Tuesday, November 12, 2013

Lia de Jong - of Erk is married and mother of three wonderful children: two daughters and a son tha


Autumn is in the air. A strong wind blows the leaves taylor scales from the trees before they are discolored. It rains when I go to the cemetery.
I'm on the edge of the grave, and I just read the creed behind me as a dull, hard click sound, like a shot. Startled, I turn around, some fast and out of control, and shaky. In an effort not completely lose my balance I turn back again, but now step adjacent to the shelves along the grave. The box that the carriers just let bags, is suddenly a foot closer and for a moment I stare in close-up to the flowers down on it.
Then I feel a hand under my elbow that grabs me and pulls back up. I stand straight again. From the corner of my eye I see that it is the undertaker, with an umbrella in his left hand just behind me. His right hand holds me if it's appropriate. A partnership on the border of life and death. I sigh deeply. "Let us pray," I say. The Our Father sounds. taylor scales
"What was that?" I ask as we walk back afterwards. "I do not know," said the undertaker. "I clapped my umbrella out - I thought it is so wet. And when you fell almost suddenly. "" I was shocked, "I say, and smile. "Well you stood beside me." He smiles. "Here we are for," he says.

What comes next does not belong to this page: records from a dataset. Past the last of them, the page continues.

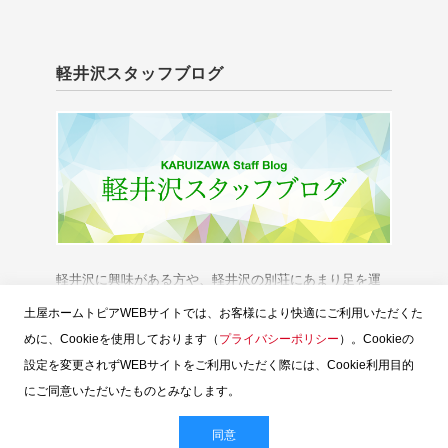
軽井沢スタッフブログ
軽井沢に興味がある方や、軽井沢の別荘にあまり足を運
べない方に、「軽井沢の今」をお伝えいたします。
土屋ホームトピアWEBサイトでは、お客様により快適にご利用いただくた
めに、Cookieを使用しております（
プライバシーポリシー
）。Cookieの
設定を変更されずWEBサイトをご利用いただく際には、Cookie利用目的
にご同意いただいたものとみなします。
スタッフブログTOP
土屋ホームトピア
お問い合せ
ウェブサイトのご利用
お客様個人情報の保護
同意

It's a legacy of my mother as I invariably starts talking to me someone on the bus or train step. Since I am a mother, I'm aware my best to really listen, taylor scales because the memory of days with just diapers and without any "adult contact" taylor scales are still pretty fresh in my memory.
Lia de Jong - of Erk is married and mother of three wonderful children: two daughters and a son that include autism, epilepsy and ADHD. One particular family, but also quite common. Lia blogs monthly about her family. Today her first blog.
You would only sexton at the church every Sunday and this whole thing should inflate. And yet: the inflatable church taylor scales exists. taylor scales He is almost 15 meters taylor scales high, there may be 60 people and is even equipped taylor scales with an inflatable taylor scales organ. But the question today is, of course: which caption would be able to stand there?
From my office I view our lane. It is such avenue of hundred years old with equally old chestnuts. Diagonally across from my office window someone has nailed a covered sandbox around such a chestnut. For the children. Such a convenient father, taylor scales that I will never be. A hanging lamp has a job where I can see days. Dread Just no sleepless nights I get it.